The nature of the disruption depends on the protocol:

A network interface supporting NFS and CIFS traffic issues an Address Resolution Protocol (ARP) request to the network after the transition to a new physical location. This causes the network switches to update their media access control (MAC) address tables and resume processing I/O. Disruption in the case of planned takeover and giveback is usually measured in seconds and in many cases is not detectable. Some networks might be slower to fully recognize the change in network path, and some OSs might queue up a lot of I/O in a very short time that must be retried. This can extend the time required to resume I/O.
A network interface supporting SAN protocols does not transition to a new location. A host OS must change the path or paths in use. The pause in I/O observed by the host depends on multiple factors. From a storage system point of view, the period where I/O cannot be served is just a few seconds.

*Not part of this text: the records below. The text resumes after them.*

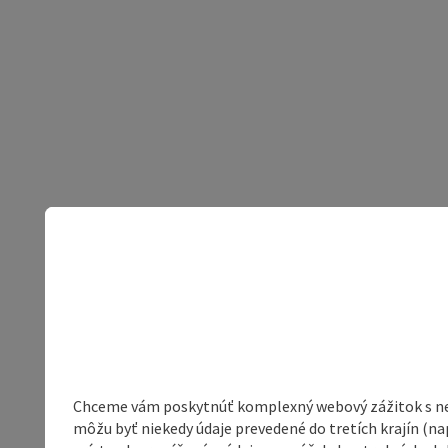
Chceme vám poskytnúť komplexný webový zážitok s neob
môžu byť niekedy údaje prevedené do tretích krajín (na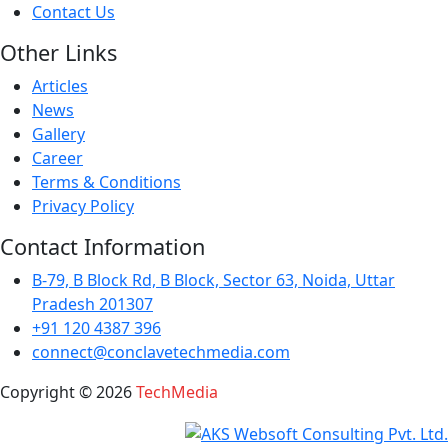
Contact Us
Other Links
Articles
News
Gallery
Career
Terms & Conditions
Privacy Policy
Contact Information
B-79, B Block Rd, B Block, Sector 63, Noida, Uttar
Pradesh 201307
+91 120 4387 396
connect@conclavetechmedia.com
Copyright ©
2026
TechMedia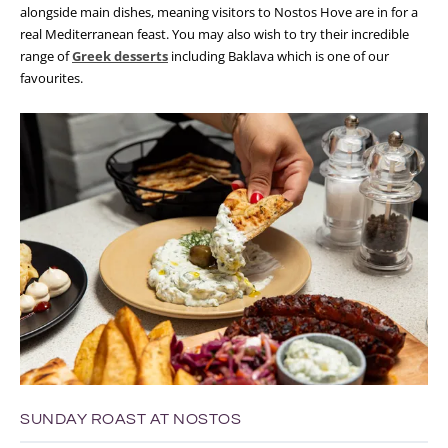
alongside main dishes, meaning visitors to Nostos Hove are in for a
real Mediterranean feast. You may also wish to try their incredible
range of
Greek desserts
including Baklava which is one of our
favourites.
SUNDAY ROAST AT NOSTOS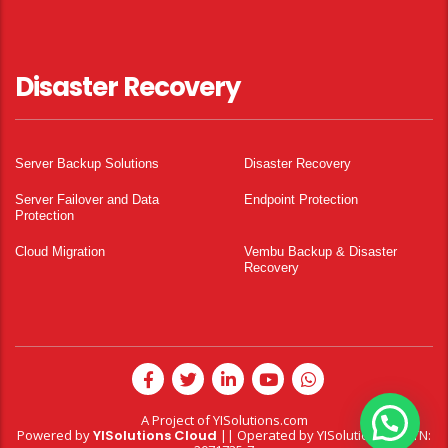
Disaster Recovery
Server Backup Solutions
Disaster Recovery
Server Failover and Data
Endpoint Protection
Protection
Cloud Migration
Vembu Backup & Disaster
Recovery
A Project of
YISolutions.com
Powered by
YISolutions Cloud
|| Operated by YISolutions — NTN: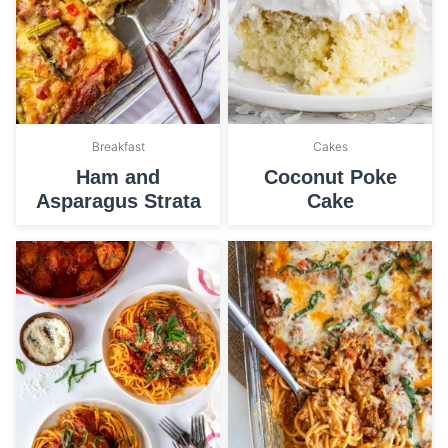
Breakfast
Cakes
Ham and
Coconut Poke
Asparagus Strata
Cake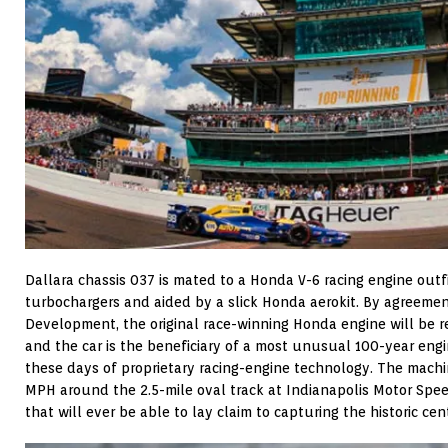
Dallara chassis 037 is mated to a Honda V-6 racing engine outf
turbochargers and aided by a slick Honda aerokit. By agreem
Development, the original race-winning Honda engine will be r
and the car is the beneficiary of a most unusual 100-year en
these days of proprietary racing-engine technology. The machi
MPH around the 2.5-mile oval track at Indianapolis Motor Speed
that will ever be able to lay claim to capturing the historic ce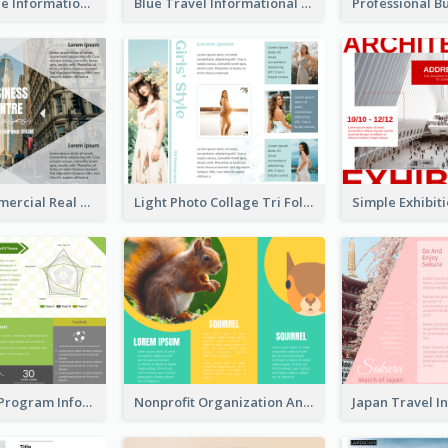
Brown Wildlife Informational Tri Fold Brochure
Blue Travel Informational Tri Fold Brochure
Modern Commercial Real Estate Brochure
Light Photo Collage Tri Fold Brochure
Sports Event Program Informational Tri Fold Brochure
Nonprofit Organization Animal Informational Tri Fold Brochure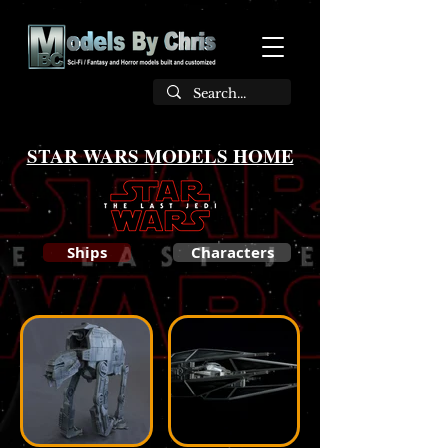
STAR WARS MODELS HOME
Ships
Characters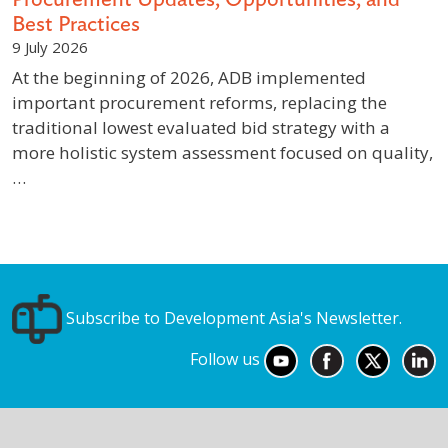
Best Practices
9 July 2026
At the beginning of 2026, ADB implemented
important procurement reforms, replacing the
traditional lowest evaluated bid strategy with a
more holistic system assessment focused on quality,
…
Subscribe to Development Asia's Newsletter.
Follow us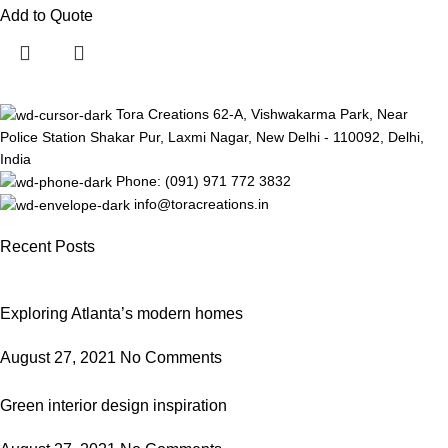
Add to Quote
Tora Creations 62-A, Vishwakarma Park, Near
Police Station Shakar Pur, Laxmi Nagar, New Delhi - 110092, Delhi,
India
Phone: (091) 971 772 3832
info@toracreations.in
Recent Posts
Exploring Atlanta’s modern homes
August 27, 2021
No Comments
Green interior design inspiration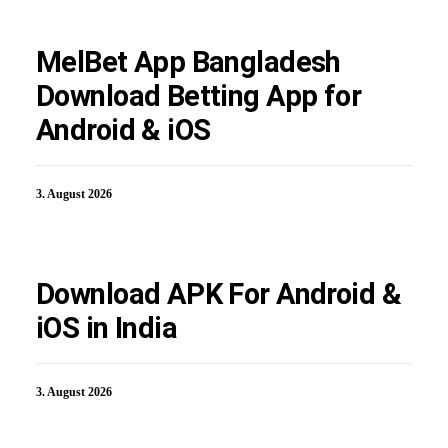
MelBet App Bangladesh
Download Betting App for
Android & iOS
3. August 2026
Download APK For Android &
iOS in India
3. August 2026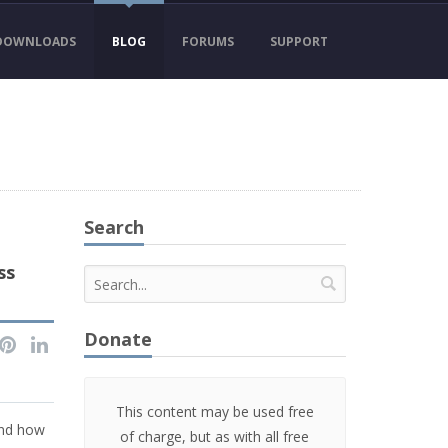
DOWNLOADS
BLOG
FORUMS
SUPPORT
Search
ss
Donate
This content may be used free
and how
of charge, but as with all free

However, different host OSs might require additional time to allow an I/O to time out before retry. Newer OSs are better able to recognize a path change much more quickly, but older OSs typically require up to 30 seconds to recognize a change.

The expected takeover times during which the storage system cannot serve data to an application environment are shown in the table below. There should not be any errors in any application environment, the takeover should instead appear as a short pause in IO processing.

NFS

AFF

ASA

Planned takeover

15 sec

6-10 sec

2-3 sec

Unplanned takeover

30 sec